# ENTRIES SUPPLIED:
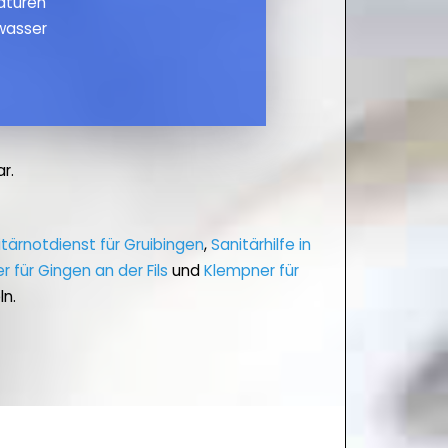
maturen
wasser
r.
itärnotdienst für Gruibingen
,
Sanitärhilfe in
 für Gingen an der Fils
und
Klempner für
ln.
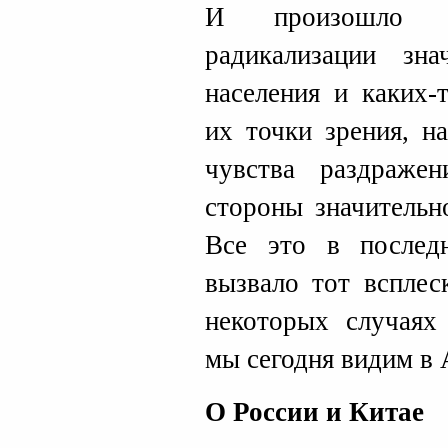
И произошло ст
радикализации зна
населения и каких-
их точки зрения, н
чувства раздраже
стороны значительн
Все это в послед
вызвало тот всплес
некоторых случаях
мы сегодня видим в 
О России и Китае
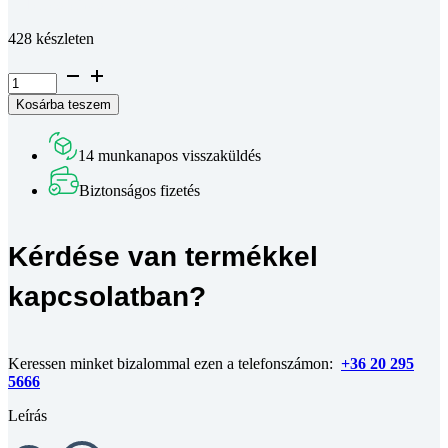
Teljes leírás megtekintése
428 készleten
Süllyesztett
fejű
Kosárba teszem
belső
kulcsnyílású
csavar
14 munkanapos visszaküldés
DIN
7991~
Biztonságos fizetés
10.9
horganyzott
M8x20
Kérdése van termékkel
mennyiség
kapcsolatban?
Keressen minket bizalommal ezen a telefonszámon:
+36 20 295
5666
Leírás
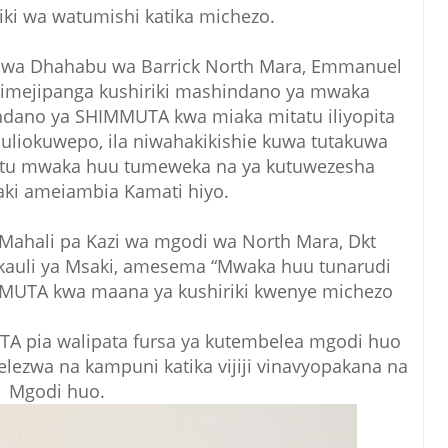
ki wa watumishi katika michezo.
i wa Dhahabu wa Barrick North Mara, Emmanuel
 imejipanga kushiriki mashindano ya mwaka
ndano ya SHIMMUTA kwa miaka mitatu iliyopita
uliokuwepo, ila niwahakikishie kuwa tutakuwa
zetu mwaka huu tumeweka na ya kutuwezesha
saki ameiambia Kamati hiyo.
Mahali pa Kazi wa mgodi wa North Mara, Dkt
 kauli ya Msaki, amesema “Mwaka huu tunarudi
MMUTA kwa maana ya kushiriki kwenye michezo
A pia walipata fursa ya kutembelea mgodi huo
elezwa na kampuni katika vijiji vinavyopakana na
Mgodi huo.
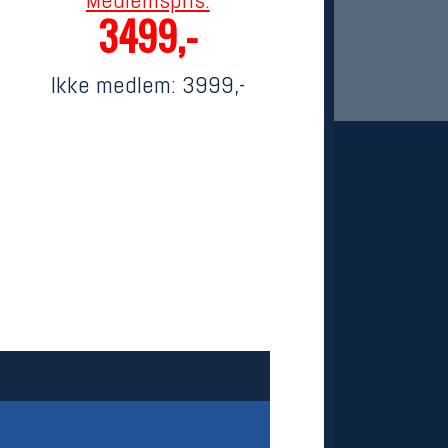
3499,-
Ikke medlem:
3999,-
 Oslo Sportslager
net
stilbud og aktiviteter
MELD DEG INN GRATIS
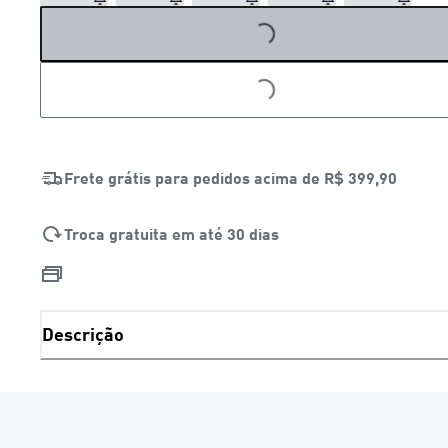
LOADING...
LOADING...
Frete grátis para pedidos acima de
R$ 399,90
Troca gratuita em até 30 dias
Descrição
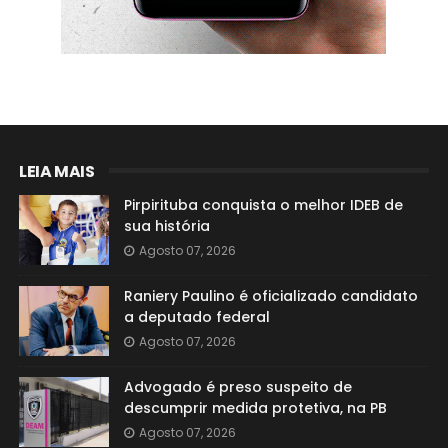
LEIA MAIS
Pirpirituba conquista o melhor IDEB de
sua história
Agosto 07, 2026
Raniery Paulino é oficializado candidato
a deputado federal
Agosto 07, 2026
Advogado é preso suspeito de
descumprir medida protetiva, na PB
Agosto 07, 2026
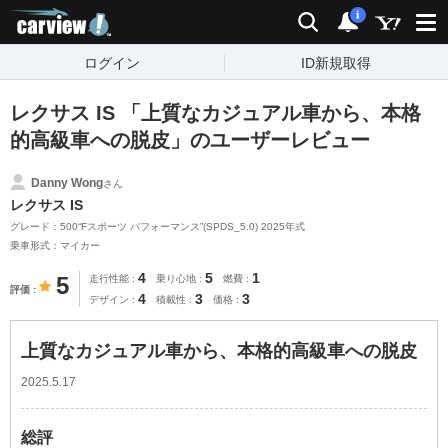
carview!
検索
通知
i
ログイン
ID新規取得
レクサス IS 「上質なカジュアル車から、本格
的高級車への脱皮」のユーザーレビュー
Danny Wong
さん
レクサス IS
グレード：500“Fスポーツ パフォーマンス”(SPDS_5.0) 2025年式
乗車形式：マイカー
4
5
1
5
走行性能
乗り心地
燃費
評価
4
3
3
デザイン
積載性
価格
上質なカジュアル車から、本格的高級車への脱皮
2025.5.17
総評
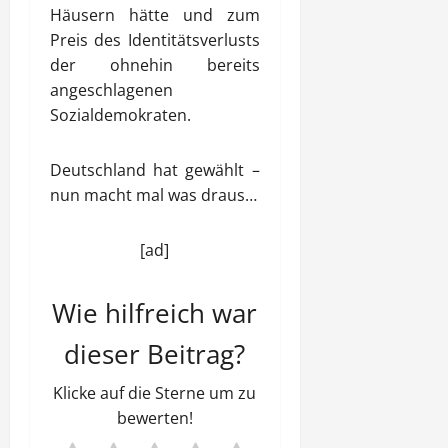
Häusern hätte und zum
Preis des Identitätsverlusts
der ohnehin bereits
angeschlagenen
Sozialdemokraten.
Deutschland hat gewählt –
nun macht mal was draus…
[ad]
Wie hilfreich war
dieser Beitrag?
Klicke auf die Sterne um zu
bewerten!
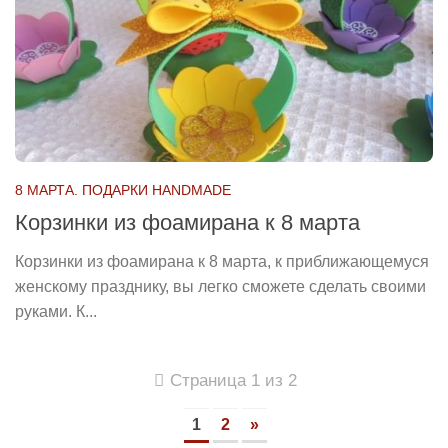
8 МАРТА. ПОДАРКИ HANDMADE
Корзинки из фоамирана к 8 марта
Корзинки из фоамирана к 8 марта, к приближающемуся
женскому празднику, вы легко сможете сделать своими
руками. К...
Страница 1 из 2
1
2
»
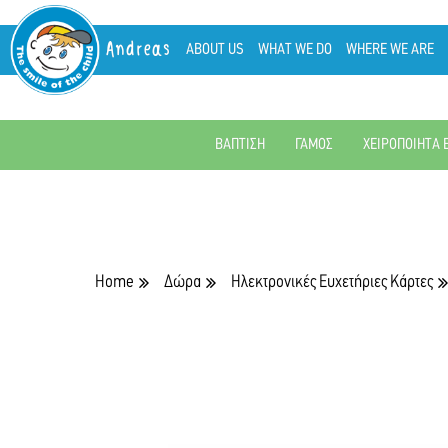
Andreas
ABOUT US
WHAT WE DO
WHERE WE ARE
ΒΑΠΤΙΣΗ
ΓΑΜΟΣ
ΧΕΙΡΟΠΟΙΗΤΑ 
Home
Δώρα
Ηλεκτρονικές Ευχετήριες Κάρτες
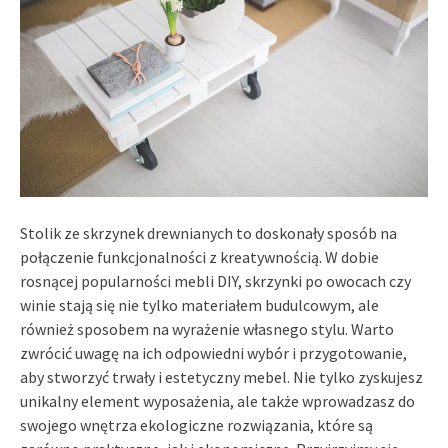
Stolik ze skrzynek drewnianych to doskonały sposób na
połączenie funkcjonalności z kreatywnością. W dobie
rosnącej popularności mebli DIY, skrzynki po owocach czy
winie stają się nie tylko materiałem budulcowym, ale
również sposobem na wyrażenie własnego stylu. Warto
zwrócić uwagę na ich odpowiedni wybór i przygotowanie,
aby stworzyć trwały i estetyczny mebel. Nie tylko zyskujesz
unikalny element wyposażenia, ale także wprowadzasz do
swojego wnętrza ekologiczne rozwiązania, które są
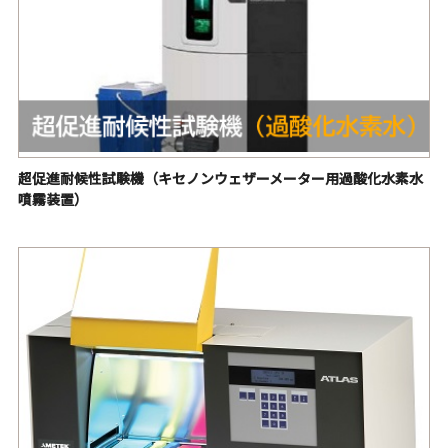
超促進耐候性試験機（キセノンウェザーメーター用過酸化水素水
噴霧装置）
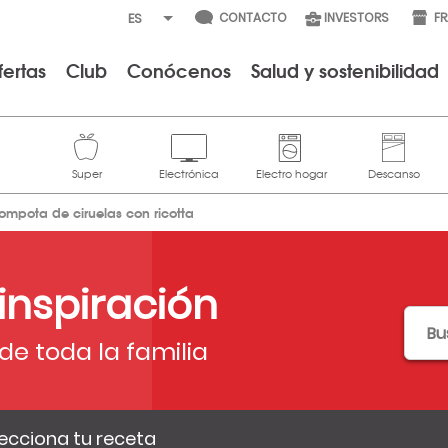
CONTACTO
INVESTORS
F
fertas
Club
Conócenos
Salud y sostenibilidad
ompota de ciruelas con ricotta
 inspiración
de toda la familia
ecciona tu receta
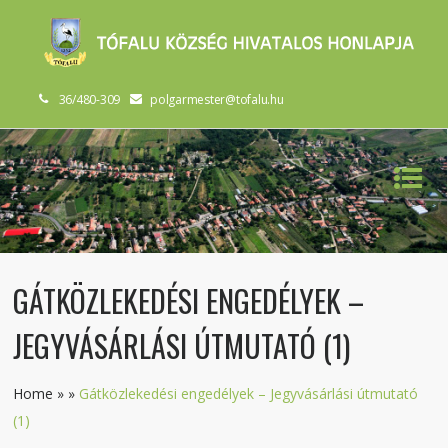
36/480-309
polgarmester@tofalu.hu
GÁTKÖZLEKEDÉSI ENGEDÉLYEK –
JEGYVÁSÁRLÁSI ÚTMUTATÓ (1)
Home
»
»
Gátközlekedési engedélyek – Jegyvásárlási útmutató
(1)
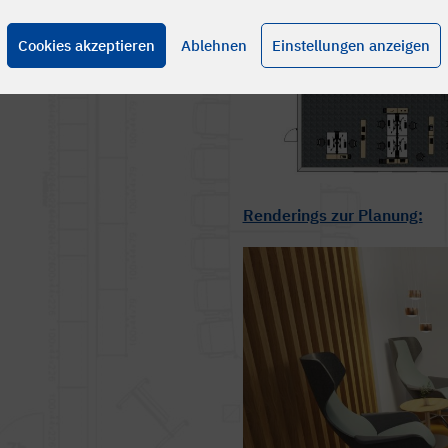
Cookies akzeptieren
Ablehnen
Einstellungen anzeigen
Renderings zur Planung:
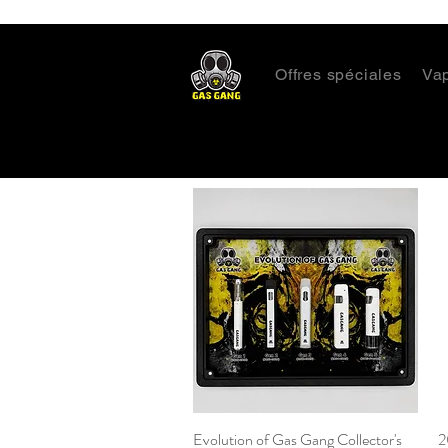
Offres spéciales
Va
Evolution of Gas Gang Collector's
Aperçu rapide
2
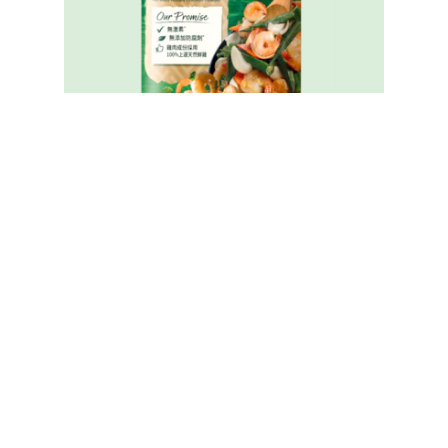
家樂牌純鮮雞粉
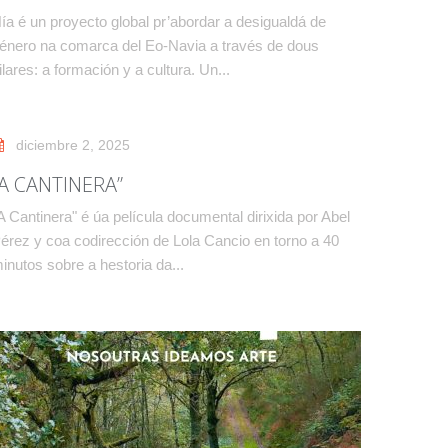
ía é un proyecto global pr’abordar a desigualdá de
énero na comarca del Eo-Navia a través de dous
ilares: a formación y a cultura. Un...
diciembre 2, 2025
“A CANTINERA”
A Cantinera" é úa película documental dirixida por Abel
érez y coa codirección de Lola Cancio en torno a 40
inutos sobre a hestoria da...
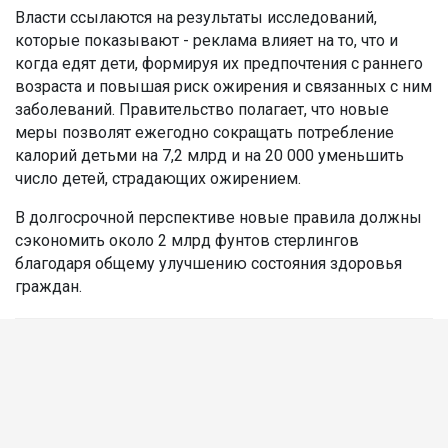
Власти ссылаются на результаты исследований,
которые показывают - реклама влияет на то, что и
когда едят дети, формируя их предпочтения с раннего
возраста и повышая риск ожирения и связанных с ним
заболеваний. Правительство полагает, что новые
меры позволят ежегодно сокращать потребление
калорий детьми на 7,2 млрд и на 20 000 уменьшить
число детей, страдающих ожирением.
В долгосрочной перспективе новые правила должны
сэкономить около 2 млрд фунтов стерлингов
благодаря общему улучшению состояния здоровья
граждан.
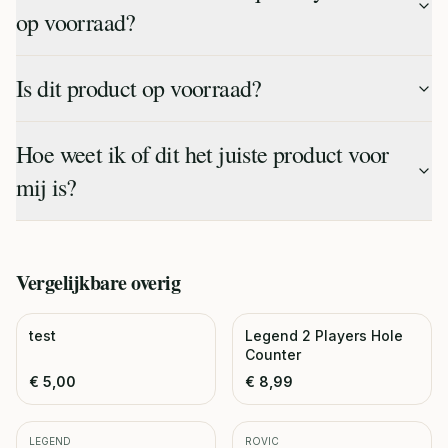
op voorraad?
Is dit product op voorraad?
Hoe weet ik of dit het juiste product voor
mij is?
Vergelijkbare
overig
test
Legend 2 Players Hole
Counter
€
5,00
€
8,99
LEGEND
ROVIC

# WORK TO BE COMPLETED:
Starting at the line above that holds "Kosárba teszem", repeat every line exactly down to and including the line that holds "imejipanga kushiriki mashindano ya mwaka", then stop. Do not carry over any pictures.

# RESPONSE TO THE TASK:
Kosárba teszem
belső
kulcsnyílású
csavar
14 munkanapos visszaküldés
DIN
7991~
Biztonságos fizetés
10.9
horganyzott
M8x20
Kérdése van termékkel
mennyiség
kapcsolatban?
Keressen minket bizalommal ezen a telefonszámon:
+36 20 295
5666
Leírás
ki wa watumishi katika michezo.
i wa Dhahabu wa Barrick North Mara, Emmanuel
 imejipanga kushiriki mashindano ya mwaka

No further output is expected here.